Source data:
= Beginning of Section =
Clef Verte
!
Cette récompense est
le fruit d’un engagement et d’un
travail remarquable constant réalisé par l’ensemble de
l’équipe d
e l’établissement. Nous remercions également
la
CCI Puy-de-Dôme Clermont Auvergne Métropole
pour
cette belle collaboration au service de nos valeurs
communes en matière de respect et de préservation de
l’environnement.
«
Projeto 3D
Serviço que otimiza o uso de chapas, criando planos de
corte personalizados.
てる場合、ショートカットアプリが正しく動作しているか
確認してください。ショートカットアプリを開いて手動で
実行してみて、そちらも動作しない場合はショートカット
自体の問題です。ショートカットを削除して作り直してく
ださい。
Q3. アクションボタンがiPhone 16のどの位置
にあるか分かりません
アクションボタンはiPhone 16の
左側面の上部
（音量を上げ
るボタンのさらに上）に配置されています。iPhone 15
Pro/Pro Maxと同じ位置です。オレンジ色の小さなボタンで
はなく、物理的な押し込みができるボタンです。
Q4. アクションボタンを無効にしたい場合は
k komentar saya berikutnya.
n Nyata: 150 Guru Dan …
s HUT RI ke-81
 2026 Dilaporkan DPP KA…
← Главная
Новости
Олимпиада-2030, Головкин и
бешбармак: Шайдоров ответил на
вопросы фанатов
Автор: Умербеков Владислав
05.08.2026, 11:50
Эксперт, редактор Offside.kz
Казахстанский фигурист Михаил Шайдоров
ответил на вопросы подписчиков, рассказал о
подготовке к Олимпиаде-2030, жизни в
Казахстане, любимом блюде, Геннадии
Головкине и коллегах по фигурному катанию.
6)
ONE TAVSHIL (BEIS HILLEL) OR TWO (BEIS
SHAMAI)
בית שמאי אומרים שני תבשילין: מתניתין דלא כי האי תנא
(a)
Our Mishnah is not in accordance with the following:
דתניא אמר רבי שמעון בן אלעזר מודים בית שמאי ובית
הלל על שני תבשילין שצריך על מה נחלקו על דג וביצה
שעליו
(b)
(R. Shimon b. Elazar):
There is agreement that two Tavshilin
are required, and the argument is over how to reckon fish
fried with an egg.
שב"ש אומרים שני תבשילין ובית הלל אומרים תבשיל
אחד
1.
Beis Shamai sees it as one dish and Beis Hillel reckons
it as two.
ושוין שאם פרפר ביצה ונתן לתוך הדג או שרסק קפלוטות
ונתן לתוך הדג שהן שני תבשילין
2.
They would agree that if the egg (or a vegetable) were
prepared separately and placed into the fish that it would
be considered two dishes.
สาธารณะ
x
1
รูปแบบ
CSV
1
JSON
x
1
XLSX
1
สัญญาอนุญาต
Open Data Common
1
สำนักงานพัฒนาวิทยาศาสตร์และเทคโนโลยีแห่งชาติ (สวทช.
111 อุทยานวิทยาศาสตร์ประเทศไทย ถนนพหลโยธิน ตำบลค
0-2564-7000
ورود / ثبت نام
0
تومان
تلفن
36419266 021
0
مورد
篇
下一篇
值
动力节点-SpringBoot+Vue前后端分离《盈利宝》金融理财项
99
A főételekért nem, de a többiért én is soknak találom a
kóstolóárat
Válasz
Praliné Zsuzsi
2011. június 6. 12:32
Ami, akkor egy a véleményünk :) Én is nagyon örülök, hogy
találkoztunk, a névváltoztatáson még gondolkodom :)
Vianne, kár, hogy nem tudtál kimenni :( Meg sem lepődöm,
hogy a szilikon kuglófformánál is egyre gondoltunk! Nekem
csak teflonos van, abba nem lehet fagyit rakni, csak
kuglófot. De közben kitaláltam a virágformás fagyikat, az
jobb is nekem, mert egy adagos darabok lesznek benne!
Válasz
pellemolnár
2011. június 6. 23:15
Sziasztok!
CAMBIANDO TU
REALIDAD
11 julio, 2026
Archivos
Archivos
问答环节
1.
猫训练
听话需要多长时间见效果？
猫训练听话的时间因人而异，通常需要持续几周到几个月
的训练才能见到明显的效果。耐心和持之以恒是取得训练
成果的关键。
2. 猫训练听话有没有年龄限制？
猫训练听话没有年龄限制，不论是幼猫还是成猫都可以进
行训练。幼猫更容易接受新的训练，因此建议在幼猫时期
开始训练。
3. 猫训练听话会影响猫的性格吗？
= End of Section =
*ASSIGNMENT:*
Tell how many lines of the data above hold the string "לתוך". Give only the number.

*RESPONSE FOR THIS EXERCISE:*
2